- 1Dipartimento di Medicina Clinica e Chirurgia, Università degli Studi di Naples Federico II, Naples, Italy
- 2Dipartimento di Sanità Pubblica, Università degli Studi di Naples Federico II, Naples, Italy
- 3Unità Operativa Semplice Ricerca e Sviluppo, Azienda Ospedaliera Universitaria Federico II, Naples, Italy
- 4EIP on AHA Reference Site Collaborative Network, Brussels, Belgium
- 5Department of Internal Medicine, Medical University of Graz, Graz, Austria
- 6Dipartimento di Scienze Biomediche Avanzate, Università degli Studi di Naples Federico II, Naples, Italy
- 7Empirica Gesellschaft für Kommunikations- und Technologieforschung GmbH, Bonn, Germany
- 8United Nations Educational, Scientific and Cultural Organization (UNESCO) Chair for Health Education and Sustainable Development, Federico II University, Naples, Italy
Background: Irritable bowel syndrome (IBS) is a common multifactorial condition that affects the large intestine and is characterized by chronic and relapsing abdominal pain and altered bowel habit. IBS is due to a combination of genetic, environmental and dietary factors. It's usually a lifelong problem very frustrating to live with and can have a big impact on quality of life, as single-agent therapy ra.
Objective: To analyze the approaches and solutions that address the social and health unmet needs of patients with IBS.
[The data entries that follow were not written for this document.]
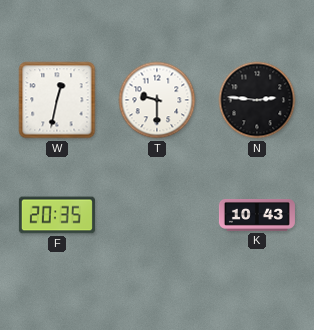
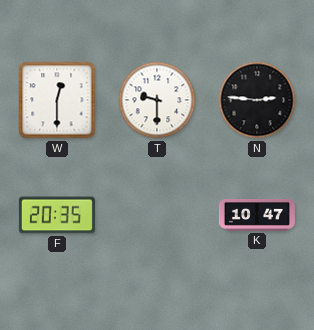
W: 12:32 -> 12:30
K: 10:43 -> 10:47
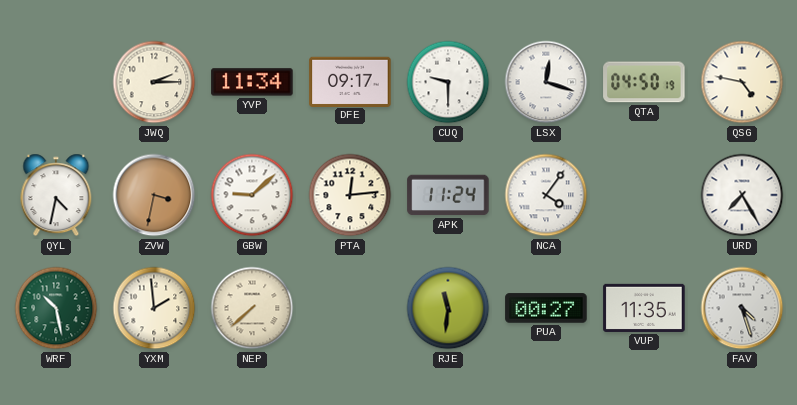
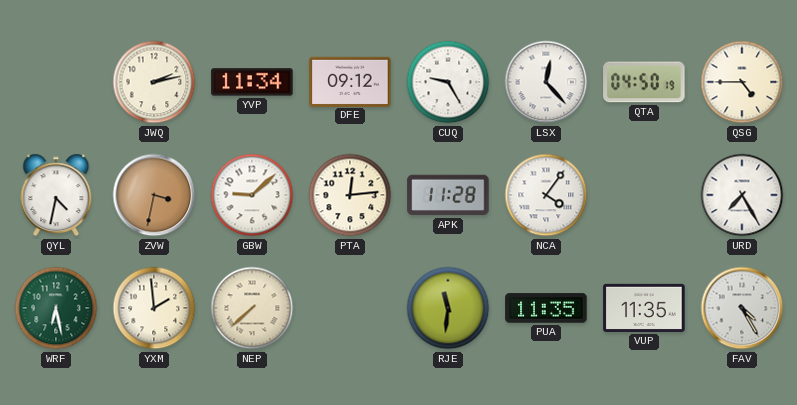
JWQ: 2:15 -> 2:13
DFE: 09:17 -> 09:12
CUQ: 9:30 -> 9:25
LSX: 12:18 -> 12:23
QSG: 4:47 -> 4:45
APK: 11:24 -> 11:28
WRF: 10:28 -> 6:28
PUA: 00:27 -> 11:35
FAV: 4:27 -> 4:25
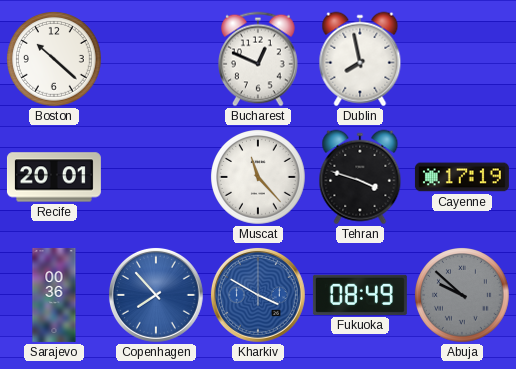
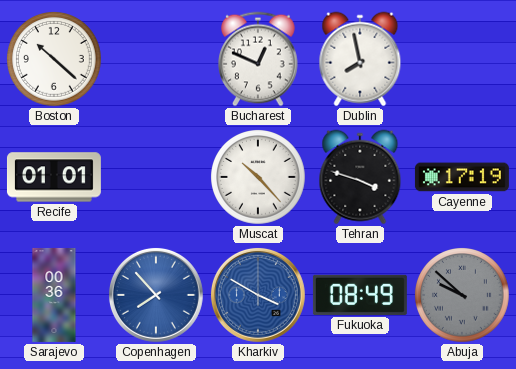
Recife: 20:01 -> 01:01
Muscat: 11:23 -> 10:23
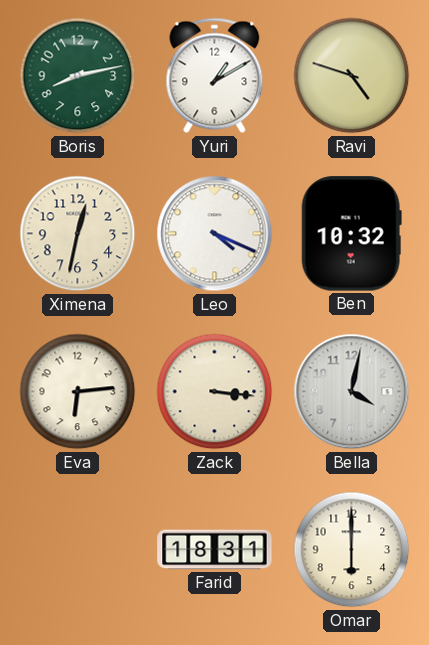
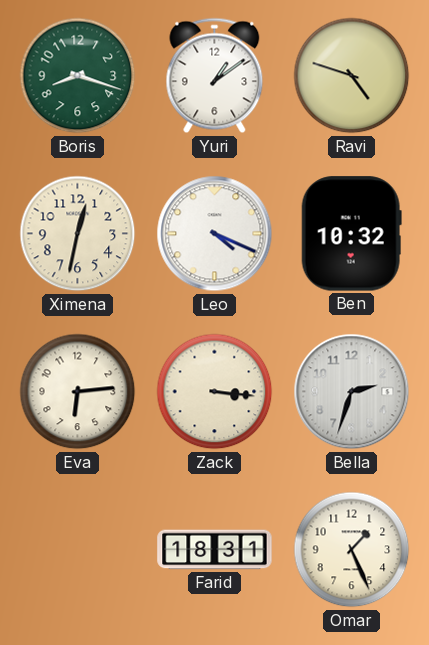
Boris: 8:13 -> 8:18
Yuri: 1:10 -> 1:09
Bella: 4:02 -> 2:33
Omar: 6:00 -> 1:26
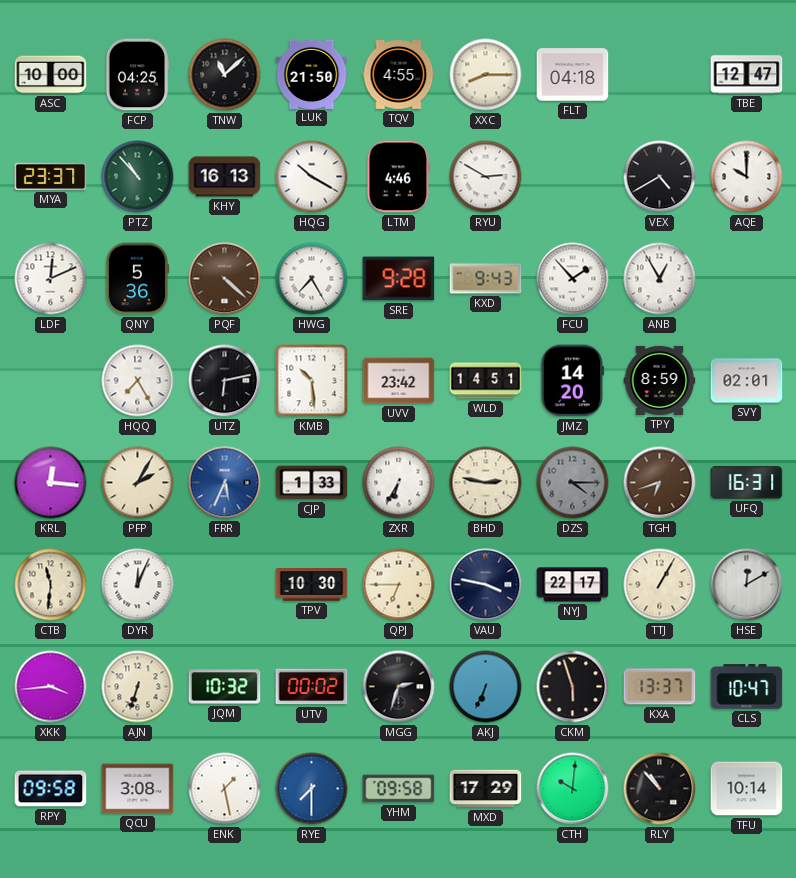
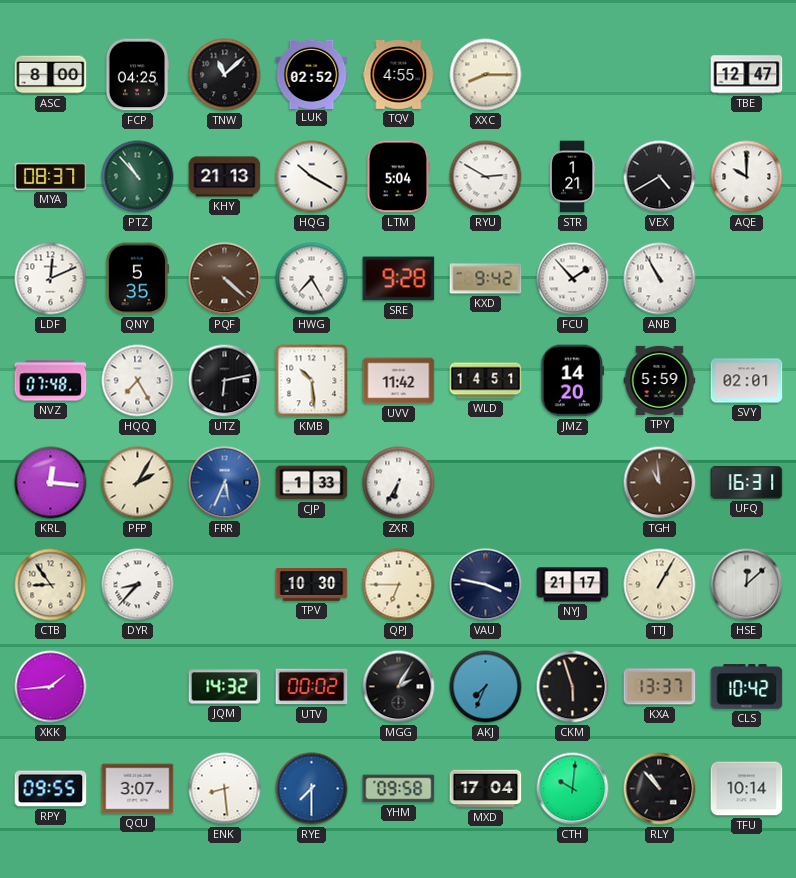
ASC: 10:00 -> 8:00
LUK: 21:50 -> 02:52
FLT: 04:18 -> none
MYA: 23:37 -> 08:37
KHY: 16:13 -> 21:13
LTM: 4:46 -> 5:04
STR: none -> 1:21
QNY: 5:36 -> 5:35
KXD: 9:43 -> 9:42
ANB: 12:55 -> 10:55
NVZ: none -> 07:48
UVV: 23:42 -> 11:42
TPY: 8:59 -> 5:59
BHD: 2:47 -> none
DZS: 4:15 -> none
TGH: 6:42 -> 10:59
CTB: 11:31 -> 8:54
DYR: 12:04 -> 8:37
NYJ: 22:17 -> 21:17
HSE: 12:10 -> 12:08
XKK: 3:44 -> 1:44
AJN: 6:33 -> none
JQM: 10:32 -> 14:32
MGG: 2:33 -> 2:05
AKJ: 6:34 -> 7:34
CLS: 10:47 -> 10:42
RPY: 09:58 -> 09:55
QCU: 3:08 -> 3:07
ENK: 1:28 -> 8:29
MXD: 17:29 -> 17:04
Design: A quantitative-qualitative approach was adopted in the current study to identify and specify key digital solution and high impact user scenarios applied to IBS patients, through an adaptation of the “Blueprint on Digital Transformation in Health and Care in an Ageing Society” persona methodology.
Settings: Digital health solutions bring the potential of supporting health interventions through mobile apps, wearable devices, telemedicine.
Patients: A Survey was administered to a group of patients in an anonymous form, and no need for Medical Ethical Committee approval was identified.
Interventions: The theoretical elaboration IBS personas was developed through an interdisciplinary Focus Group, which also mapped the pathway for the patient's management.
Main outcome: Three main needs were identified to be met to improve IBS patient's lifestyle: access to psychological support, mHealth solutions supporting diet and adapted physical activity, and home-based digital health support. mHealth intervention has been identified for diet adherence, physical exercise and psychological well-being. The process has been mapped and adapted to integrate the new solutions into the care pathway.
Limitation: Further research is needed to evaluate how mHealth services enable IBS patients to manage their conditions and improve their quality of life.
Conclusion: The person-centered approach was implemented through a multidisciplinary Focus group that enabled the identification of the need for a mHealth intervention.
Introduction
Irritable bowel syndrome (IBS) is a common multifactorial condition that affects the large intestine and is characterized by chronic and relapsing abdominal pain and altered bowel habit. The symptoms of IBS can overlap with those of other functional gastrointestinal disorders (FGIDs), indeed up to a third of patients show more than one feature, suggesting a common underlying etiology (1). IBS is due to a combination of genetic, environmental and dietary factors. Symptom-based diagnostic criteria (2) include symptom severity and frequency (sporadic, daily) and stool characteristics (3), that are also used to classify patients with IBS according to Rome IV criteria, depending on their predominant bowel habit: diarrhea-predominant (IBS-D), constipation-predominant (IBS-C), mixed diarrhea/constipation (IBS-M), and unclassified (IBS-U). The parameters for the diagnosis of IBS are based on abdominal pain and altered bowel habit in the absence of specific pathology (4). However, bloating, passage of mucus and incomplete rectal evacuation, nausea, back-ache, tiredness, which are common and troublesome symptoms in people with IBS, are not among the Rome criteria (5).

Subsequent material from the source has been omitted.